By Pharmaceutical Processing | July 20, 2010

WESTON, Mass. (AP) — Biogen Idec Inc. said today its profit more than doubled in the second quarter compared to a year ago, when it entered a partnership on a potential multiple sclerosis drug.

Biogen said its profit increased to $293.4 million, or $1.12 per share, from $142.9 million, or 49 cents per share. Revenue rose 11 percent to $1.21 billion from $1.09 billion.

Analysts on average expected a profit of $1.12 per share and $1.13 billion in revenue, according to Thomson Reuters.

The company said sales of the multiple sclerosis drug Tysabri rose 17 percent to $298 million. Biogen’s share of that revenue increased 17 percent to $219 million. Revenue from the cancer drug Rituxan grew 11 percent to $306 million, and sales of an older MS drug, Avonex, rose 6 percent to $628 million.

There were 52,700 patients on Tysabri at the end of June, up from 50,300 at the end of March.
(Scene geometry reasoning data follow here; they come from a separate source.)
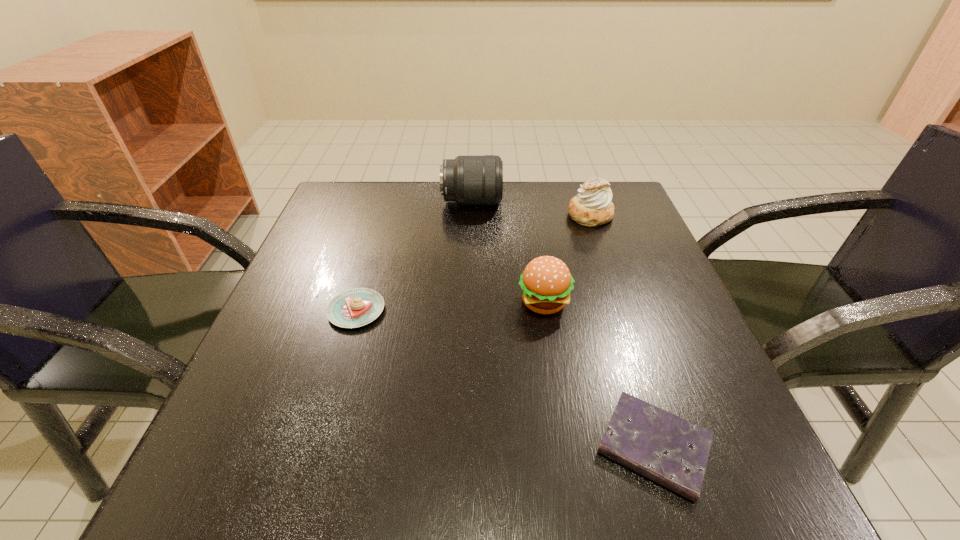 What are the coordinates of `vacant region between the second object from left to right and the shortest object` in the screenshot? It's located at (563, 324).

Image resolution: width=960 pixels, height=540 pixels. I want to click on free space between the hamburger and the tallest object, so click(x=508, y=252).

Find the location of a particular element. The image size is (960, 540). free space between the telephoto lens and the farther pastry is located at coordinates (531, 208).

Find the location of a particular element. free area in between the taller pastry and the nearest object is located at coordinates (622, 331).

Where is `vacant region between the tallest object and the hamburger`? vacant region between the tallest object and the hamburger is located at coordinates (508, 252).

What are the coordinates of `free space between the telephoto lens and the left pastry` in the screenshot? It's located at tap(414, 256).

Identify the location of empty space between the fourth object from right to left and the shortest object. (563, 324).

Where is `free space between the left pastry and the taller pastry`? free space between the left pastry and the taller pastry is located at coordinates (473, 262).

Identify the location of free spot between the shortest object and the second object from left to right. This screenshot has width=960, height=540. (563, 324).

Find the location of a particular element. The height and width of the screenshot is (540, 960). object that is the nearest to the left pastry is located at coordinates (546, 283). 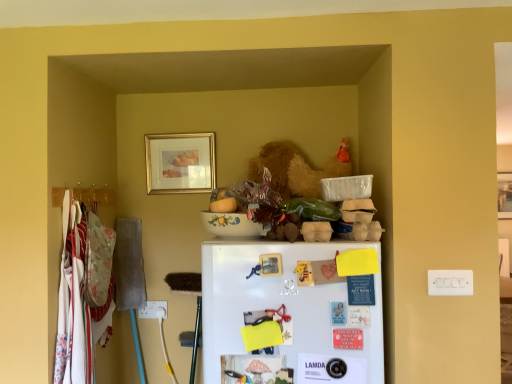 Question: Considering the relative sizes of wooden picture frame at upper right, the 1th picture frame in the back-to-front sequence, and gold-framed picture at upper center, arranged as the 2th picture frame when viewed from the back, in the image provided, is wooden picture frame at upper right, the 1th picture frame in the back-to-front sequence, smaller than gold-framed picture at upper center, arranged as the 2th picture frame when viewed from the back,?

Choices:
 (A) no
 (B) yes

Answer: (A)

Question: Is wooden picture frame at upper right, which is counted as the 2th picture frame, starting from the front, facing towards gold-framed picture at upper center, which appears as the 1th picture frame when viewed from the front?

Choices:
 (A) yes
 (B) no

Answer: (B)

Question: Can you confirm if wooden picture frame at upper right, which is counted as the 2th picture frame, starting from the front, is bigger than gold-framed picture at upper center, arranged as the 2th picture frame when viewed from the back?

Choices:
 (A) yes
 (B) no

Answer: (A)

Question: Can you confirm if wooden picture frame at upper right, positioned as the second picture frame in left-to-right order, is wider than gold-framed picture at upper center, arranged as the 2th picture frame when viewed from the back?

Choices:
 (A) yes
 (B) no

Answer: (A)

Question: From the image's perspective, is wooden picture frame at upper right, which is counted as the 2th picture frame, starting from the front, over gold-framed picture at upper center, which is the 1th picture frame from left to right?

Choices:
 (A) no
 (B) yes

Answer: (A)

Question: Is wooden picture frame at upper right, the 1th picture frame from the right, positioned far away from gold-framed picture at upper center, which is the 1th picture frame from left to right?

Choices:
 (A) no
 (B) yes

Answer: (B)

Question: Does gold-framed picture at upper center, which is the 1th picture frame from left to right, come behind wooden picture frame at upper right, the 1th picture frame in the back-to-front sequence?

Choices:
 (A) yes
 (B) no

Answer: (B)

Question: Considering the relative sizes of gold-framed picture at upper center, which is the 1th picture frame from left to right, and wooden picture frame at upper right, the 1th picture frame in the back-to-front sequence, in the image provided, is gold-framed picture at upper center, which is the 1th picture frame from left to right, wider than wooden picture frame at upper right, the 1th picture frame in the back-to-front sequence,?

Choices:
 (A) no
 (B) yes

Answer: (A)

Question: Can you confirm if gold-framed picture at upper center, which is the 1th picture frame from left to right, is taller than wooden picture frame at upper right, which is counted as the 2th picture frame, starting from the front?

Choices:
 (A) no
 (B) yes

Answer: (A)

Question: Is gold-framed picture at upper center, which is counted as the 2th picture frame, starting from the right, oriented towards wooden picture frame at upper right, the 1th picture frame from the right?

Choices:
 (A) no
 (B) yes

Answer: (A)

Question: Is wooden picture frame at upper right, the 1th picture frame in the back-to-front sequence, located within gold-framed picture at upper center, which appears as the 1th picture frame when viewed from the front?

Choices:
 (A) no
 (B) yes

Answer: (A)

Question: Would you say gold-framed picture at upper center, which appears as the 1th picture frame when viewed from the front, is outside wooden picture frame at upper right, the 1th picture frame from the right?

Choices:
 (A) yes
 (B) no

Answer: (A)

Question: Is wooden picture frame at upper right, positioned as the second picture frame in left-to-right order, behind white matte refrigerator at center?

Choices:
 (A) no
 (B) yes

Answer: (B) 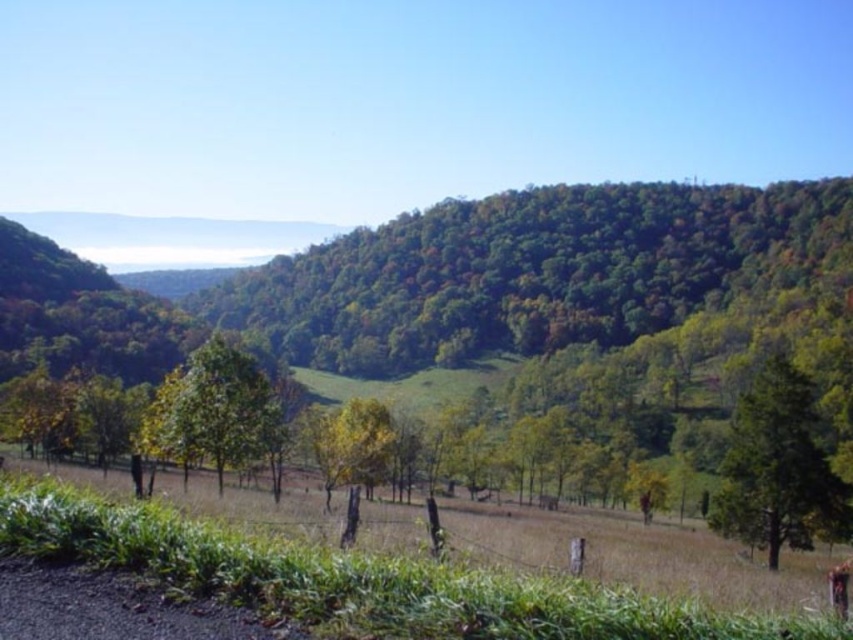 You are standing in the rural landscape and want to walk towards the green leafy tree at lower right. Which direction should you go relative to the green matte tree at center?

The green leafy tree at lower right is positioned under the green matte tree at center, so you should walk downward towards the green leafy tree at lower right.

You are standing in the rural landscape and see both the green leafy tree at center and the green matte tree at center. Which tree is positioned to the right when facing the scene?

The green leafy tree at center is positioned to the right of the green matte tree at center.

You are planning to plant a new tree in your backyard and want to choose between the green leafy tree at lower right and the green matte tree at center. Based on their heights, which one would you choose if you want a taller tree?

The green leafy tree at lower right has a greater height compared to the green matte tree at center, so you should choose the green leafy tree at lower right if you want a taller tree. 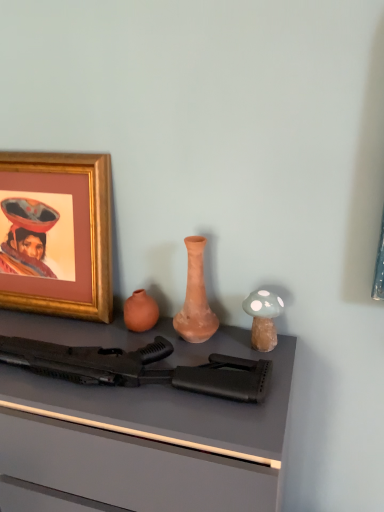 Locate an element on the screen. Image resolution: width=384 pixels, height=512 pixels. matte clay vase at center is located at coordinates (195, 298).

Measure the distance between matte black rifle at center and camera.

76.71 centimeters.

The image size is (384, 512). What do you see at coordinates (139, 428) in the screenshot?
I see `matte black rifle at center` at bounding box center [139, 428].

Describe the element at coordinates (140, 368) in the screenshot. I see `black matte rifle at center` at that location.

At what (x,y) coordinates should I click in order to perform the action: click on matte clay vase at center. Please return your answer as a coordinate pair (x, y). Looking at the image, I should click on (195, 298).

Is point (193, 248) closer or farther from the camera than point (208, 501)?

Point (193, 248) appears to be farther away from the viewer than point (208, 501).

Between matte clay vase at center and matte black rifle at center, which one is positioned in front?

matte black rifle at center.

Is matte clay vase at center next to matte black rifle at center and touching it?

No, matte clay vase at center is not with matte black rifle at center.

From the image's perspective, is matte clay vase at center under matte black rifle at center?

Actually, matte clay vase at center appears above matte black rifle at center in the image.

How far apart are black matte rifle at center and matte black rifle at center?

black matte rifle at center and matte black rifle at center are 4.56 inches apart from each other.

Can you tell me how much black matte rifle at center and matte black rifle at center differ in facing direction?

The facing directions of black matte rifle at center and matte black rifle at center are 1.38 degrees apart.

Who is smaller, black matte rifle at center or matte black rifle at center?

black matte rifle at center is smaller.

Is black matte rifle at center thinner than matte black rifle at center?

Correct, the width of black matte rifle at center is less than that of matte black rifle at center.

From the image's perspective, between gold-framed picture at upper left and black matte rifle at center, which one is located above?

From the image's view, gold-framed picture at upper left is above.

From a real-world perspective, is gold-framed picture at upper left on top of black matte rifle at center?

Correct, in the physical world, gold-framed picture at upper left is higher than black matte rifle at center.

Does point (66, 295) appear closer or farther from the camera than point (106, 372)?

Point (66, 295) is farther from the camera than point (106, 372).

Is gold-framed picture at upper left oriented away from black matte rifle at center?

That's not correct — gold-framed picture at upper left is not looking away from black matte rifle at center.

Is black matte rifle at center surrounded by matte black rifle at center?

No.

Based on the photo, what's the angular difference between matte black rifle at center and black matte rifle at center's facing directions?

1.38 degrees.

Does matte black rifle at center turn towards black matte rifle at center?

No, matte black rifle at center is not oriented towards black matte rifle at center.

Which object is positioned more to the left, matte black rifle at center or black matte rifle at center?

matte black rifle at center.

Between black matte rifle at center and matte clay vase at center, which one has more height?

matte clay vase at center is taller.

Is black matte rifle at center next to matte clay vase at center and touching it?

No, black matte rifle at center is not next to matte clay vase at center.

Is black matte rifle at center surrounding matte clay vase at center?

No, black matte rifle at center does not contain matte clay vase at center.

From the image's perspective, is black matte rifle at center located beneath matte clay vase at center?

Yes, from the image's perspective, black matte rifle at center is below matte clay vase at center.

From the image's perspective, between gold-framed picture at upper left and matte clay vase at center, who is located below?

From the image's view, matte clay vase at center is below.

Is gold-framed picture at upper left inside or outside of matte clay vase at center?

gold-framed picture at upper left is spatially situated outside matte clay vase at center.

Is point (110, 227) behind point (177, 327)?

Yes, point (110, 227) is behind point (177, 327).

Is gold-framed picture at upper left far from matte clay vase at center?

No, gold-framed picture at upper left is not far away from matte clay vase at center.

Is gold-framed picture at upper left located outside matte black rifle at center?

Indeed, gold-framed picture at upper left is completely outside matte black rifle at center.

Does gold-framed picture at upper left have a greater height compared to matte black rifle at center?

In fact, gold-framed picture at upper left may be shorter than matte black rifle at center.

Is gold-framed picture at upper left directly adjacent to matte black rifle at center?

gold-framed picture at upper left and matte black rifle at center are not in contact.

Find the location of `vase lying behind the matte black rifle at center`. vase lying behind the matte black rifle at center is located at coordinates (195, 298).

You are a GUI agent. You are given a task and a screenshot of the screen. Output one action in this format:
    pyautogui.click(x=<x>, y=<y>)
    Task: Click on the desk that appears in front of the black matte rifle at center
    The width and height of the screenshot is (384, 512).
    Given the screenshot: What is the action you would take?
    pyautogui.click(x=139, y=428)

Considering their positions, is black matte rifle at center positioned further to matte clay vase at center than matte black rifle at center?

Among the two, matte black rifle at center is located further to matte clay vase at center.

Which object lies nearer to the anchor point matte clay vase at center, gold-framed picture at upper left or matte black rifle at center?

matte black rifle at center is closer to matte clay vase at center.

Looking at the image, which one is located further to matte black rifle at center, gold-framed picture at upper left or matte clay vase at center?

Among the two, gold-framed picture at upper left is located further to matte black rifle at center.

From the image, which object appears to be nearer to matte black rifle at center, black matte rifle at center or matte clay vase at center?

black matte rifle at center is closer to matte black rifle at center.

From the image, which object appears to be farther from matte clay vase at center, matte black rifle at center or black matte rifle at center?

Among the two, matte black rifle at center is located further to matte clay vase at center.

Considering their positions, is matte black rifle at center positioned closer to black matte rifle at center than matte clay vase at center?

matte black rifle at center is positioned closer to the anchor black matte rifle at center.

Estimate the real-world distances between objects in this image. Which object is closer to matte clay vase at center, gold-framed picture at upper left or black matte rifle at center?

black matte rifle at center is closer to matte clay vase at center.

Estimate the real-world distances between objects in this image. Which object is further from black matte rifle at center, matte black rifle at center or gold-framed picture at upper left?

gold-framed picture at upper left.

Where is `rifle situated between gold-framed picture at upper left and matte clay vase at center from left to right`? rifle situated between gold-framed picture at upper left and matte clay vase at center from left to right is located at coordinates (140, 368).

This screenshot has height=512, width=384. In order to click on vase between gold-framed picture at upper left and matte black rifle at center vertically in this screenshot , I will do `click(195, 298)`.

This screenshot has height=512, width=384. Identify the location of rifle between gold-framed picture at upper left and matte black rifle at center vertically. (140, 368).

Image resolution: width=384 pixels, height=512 pixels. I want to click on rifle between matte clay vase at center and matte black rifle at center in the vertical direction, so click(x=140, y=368). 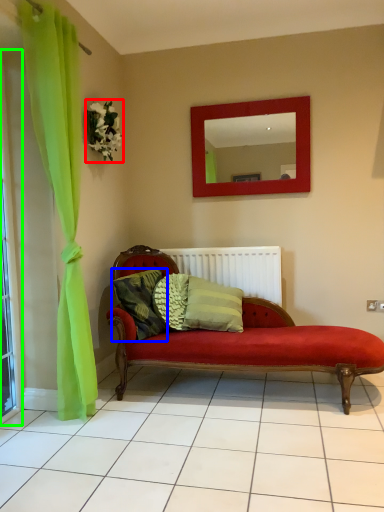 Question: Which object is positioned farthest from flower (highlighted by a red box)? Select from pillow (highlighted by a blue box) and window frame (highlighted by a green box).

Choices:
 (A) pillow
 (B) window frame

Answer: (A) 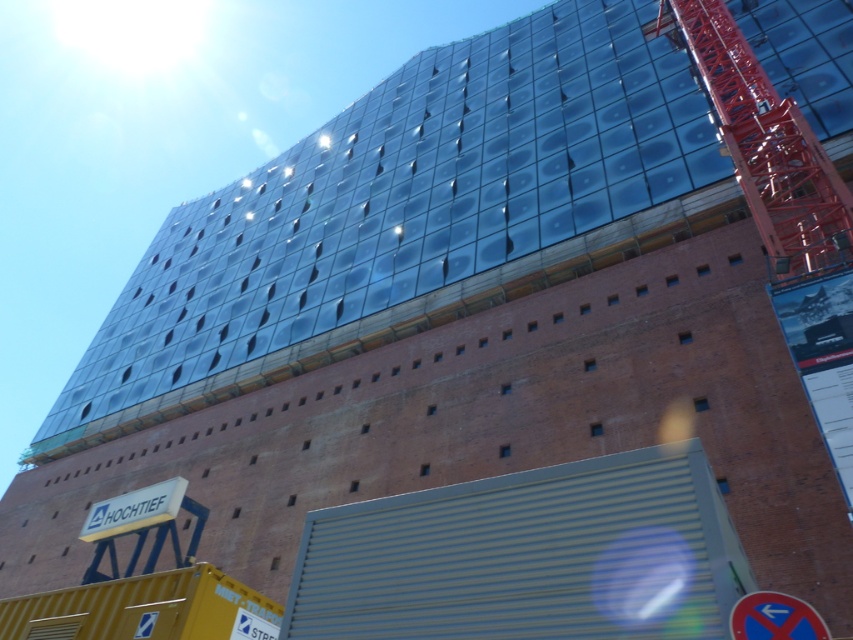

Biogen sells Tysabri through a partnership with Elan Corp. PLC of Ireland, and it markets Rituxan with Roche AG’s Genentech division.

A year ago, Biogen paid $110 million to team up Acorda Therapeutics. The deal gave Biogen the overseas rights to the multiple sclerosis drug candidate Fampridine-SR, but reduced its quarterly profit by 32 cents per share.

Biogen raised its profit forecast for 2010, and now expects to earn at least $3.82 per share, or more than $4.70 per share excluding one-time costs and gains. In February the company forecast an annual profit of at least $3.71 per share, or at least $4.55 per share excluding one-time items.

Biogen still expects revenue to grow in the mid-single digits. Analysts expect a profit of $4.57 per share and revenue of $4.52 billion, up 3 percent from last year.

In premarket trading, shares of the company edged up 12 cents to $53.30.